Reviewing this code now, I see a couple of things that I don’t like. First of all, the two creation methods seem odd. Why do we have two of them, and why does the one that comes in with a FileInfo actually turn that into a string and then call the other one? This kind of thing usually suggest some kind of historical tag end that needs cleaning up.

Second, I notice now that ArticleText() returns a default text if the article doesn’t exist, but it turns out that the corresponding method in Article also returns a default. One or the other of these needs to be deleted.

The Refactorer's Dilemma

What should we do?

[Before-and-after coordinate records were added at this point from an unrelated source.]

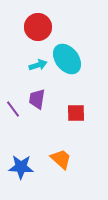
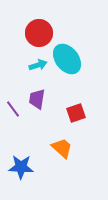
red circle: moved 1 px right, 6 px down
red square: rotated 18 degrees counterclockwise
orange trapezoid: moved 1 px right, 11 px up
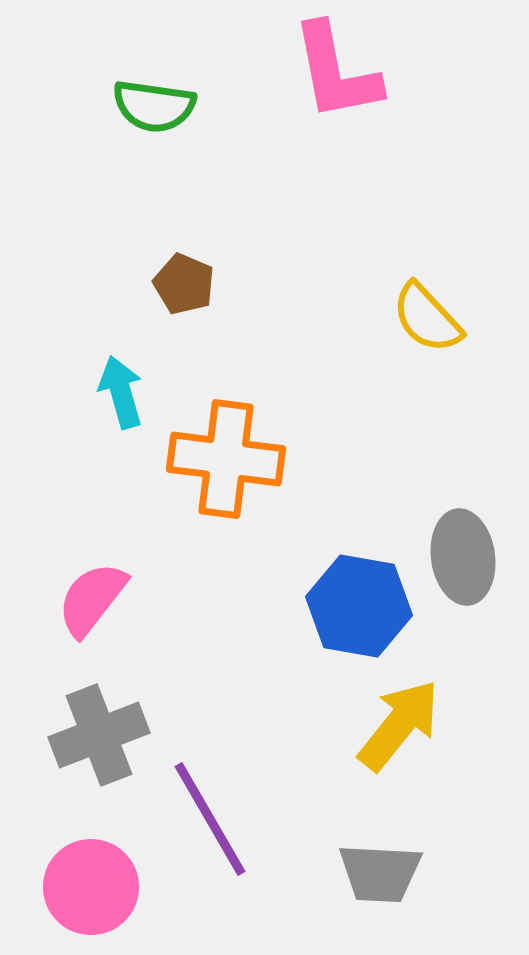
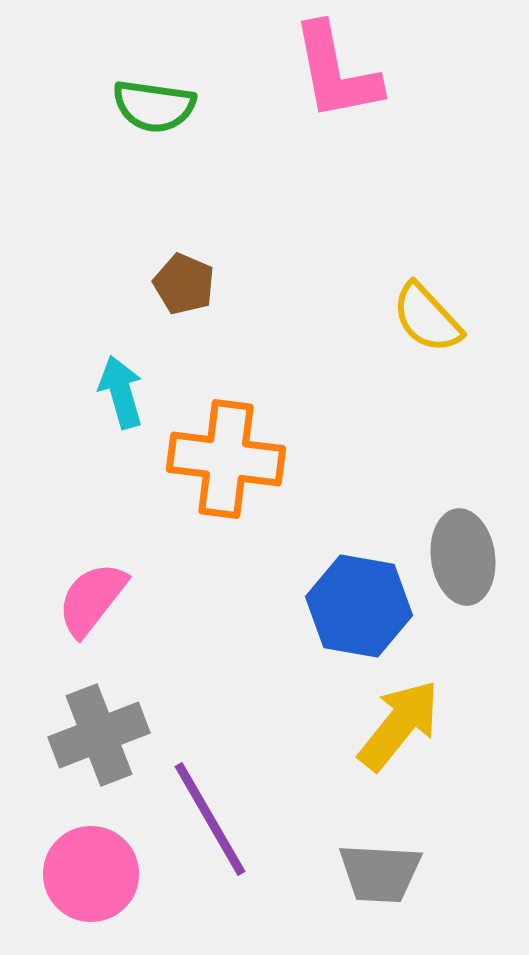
pink circle: moved 13 px up
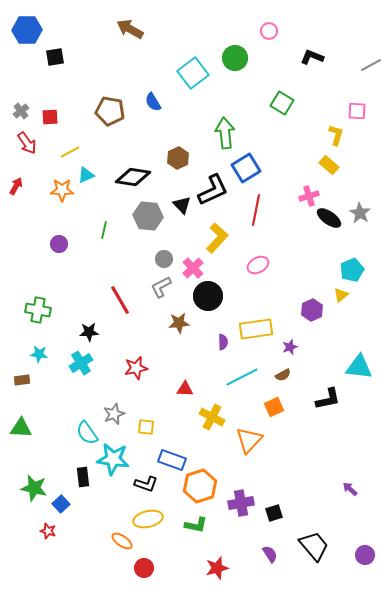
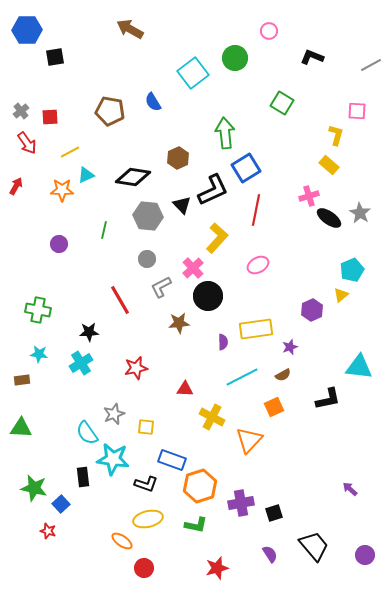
gray circle at (164, 259): moved 17 px left
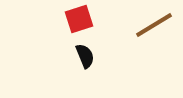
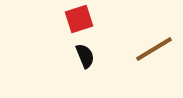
brown line: moved 24 px down
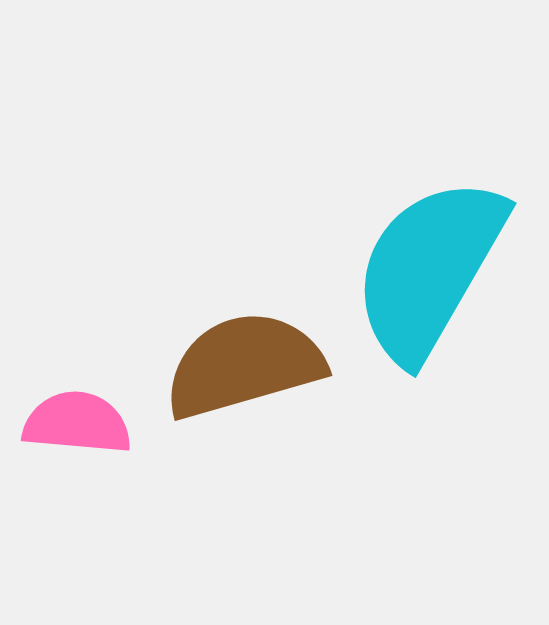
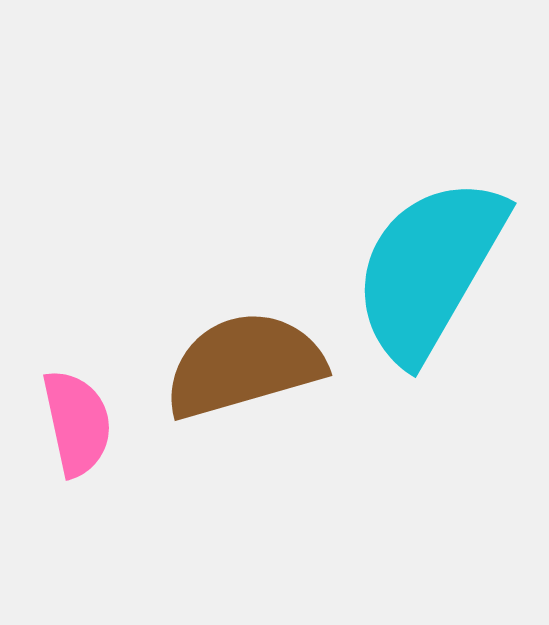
pink semicircle: rotated 73 degrees clockwise
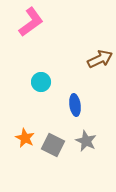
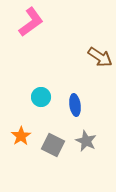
brown arrow: moved 2 px up; rotated 60 degrees clockwise
cyan circle: moved 15 px down
orange star: moved 4 px left, 2 px up; rotated 12 degrees clockwise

On the one hand, we are here with a somewhat grand goal of cleaning up the ArticleFiler, as I’ll describe in a moment. On the other hand, we see a few things that are making the code more complex. Should we take the opportunity to clean up these items, which might make our larger task easier or smaller? Or should we do the larger task, in hopes that these small tag ends will be easier to remove, or perhaps even disappear as a matter of course?

What is that grand goal? Well, there are two interrelated issues. First of all, I don’t trust the tests and find myself checking the blog pages manually. Second, some parts of the testing are clearly made more difficult by the tight binding of the Article to the ArticleFiler, and of the Filer to a directory. This is certainly why some of my RSS-related tests are turned off at the moment, and I feel intuitively that it is related to my reluctance to write other tests that I need.

So. Should we simplify before restructuring, or restructure and then simplify if it’s still needed? It’s usually my practice to do the simplest shortest task I can think of. And if I’m careful to make sure there are tests to support the changes, the experience might even help with that concern about the tests.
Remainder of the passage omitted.